» **Data**

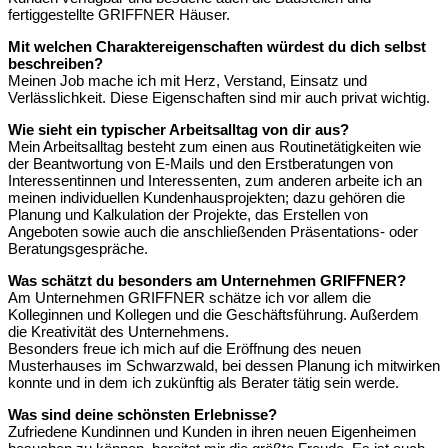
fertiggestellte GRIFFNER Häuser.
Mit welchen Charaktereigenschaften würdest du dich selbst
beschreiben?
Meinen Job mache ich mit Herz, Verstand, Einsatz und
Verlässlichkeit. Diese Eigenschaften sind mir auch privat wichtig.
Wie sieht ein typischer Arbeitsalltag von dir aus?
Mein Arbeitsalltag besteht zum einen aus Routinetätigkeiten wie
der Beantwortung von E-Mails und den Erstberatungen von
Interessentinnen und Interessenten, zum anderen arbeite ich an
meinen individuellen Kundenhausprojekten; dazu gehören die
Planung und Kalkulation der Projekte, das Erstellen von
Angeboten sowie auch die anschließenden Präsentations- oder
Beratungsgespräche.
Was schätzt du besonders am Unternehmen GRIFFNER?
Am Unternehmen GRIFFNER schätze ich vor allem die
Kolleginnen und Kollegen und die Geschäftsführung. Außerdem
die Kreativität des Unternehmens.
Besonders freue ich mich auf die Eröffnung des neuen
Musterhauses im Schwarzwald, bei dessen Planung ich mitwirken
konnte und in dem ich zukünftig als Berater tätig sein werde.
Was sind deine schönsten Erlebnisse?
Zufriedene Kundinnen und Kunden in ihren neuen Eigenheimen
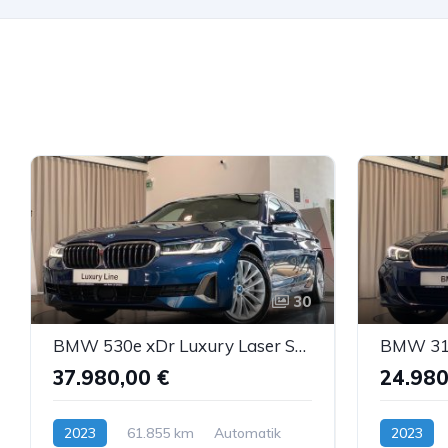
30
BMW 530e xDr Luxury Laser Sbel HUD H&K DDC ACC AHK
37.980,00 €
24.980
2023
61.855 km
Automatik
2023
---
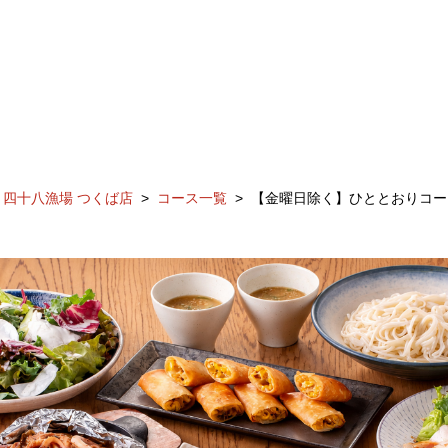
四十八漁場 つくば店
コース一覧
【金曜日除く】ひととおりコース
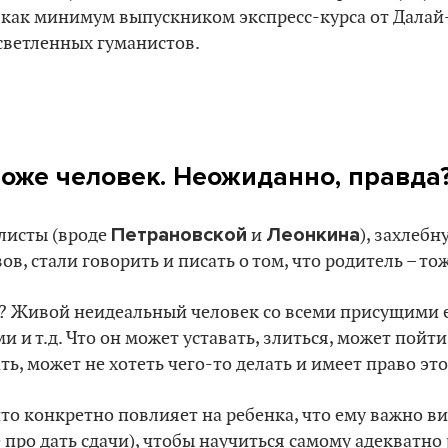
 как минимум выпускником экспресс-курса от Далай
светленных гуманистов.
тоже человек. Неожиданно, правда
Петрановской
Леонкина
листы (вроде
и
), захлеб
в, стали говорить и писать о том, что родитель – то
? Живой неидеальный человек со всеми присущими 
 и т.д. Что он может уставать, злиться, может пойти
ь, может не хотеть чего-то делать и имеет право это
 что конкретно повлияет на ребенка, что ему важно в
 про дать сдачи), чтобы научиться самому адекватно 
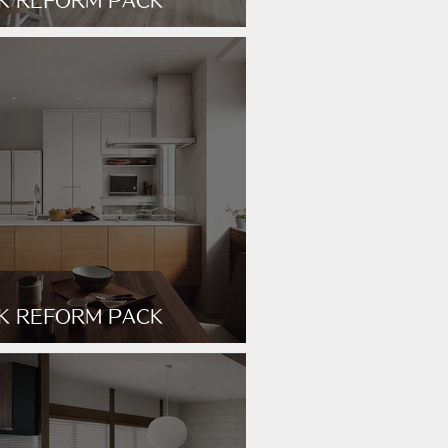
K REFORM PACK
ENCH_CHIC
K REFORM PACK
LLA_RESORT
...
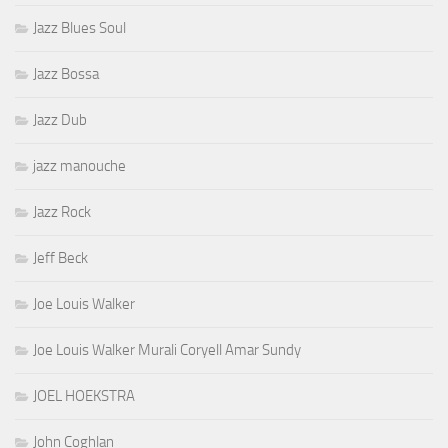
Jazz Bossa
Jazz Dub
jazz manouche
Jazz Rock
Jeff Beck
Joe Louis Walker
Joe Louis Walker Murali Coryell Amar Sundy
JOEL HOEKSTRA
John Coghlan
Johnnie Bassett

» **The task**
What you return should be exactly the lines above, starting at the one with "Петрановской" and ending at the one with "что конкретно повлияет", and nothing else.

» **Response to this exercise**
Петрановской
Леонкина
листы (вроде
и
), захлеб
в, стали говорить и писать о том, что родитель – то
? Живой неидеальный человек со всеми присущими 
 и т.д. Что он может уставать, злиться, может пойти
ь, может не хотеть чего-то делать и имеет право это
 что конкретно повлияет на ребенка, что ему важно в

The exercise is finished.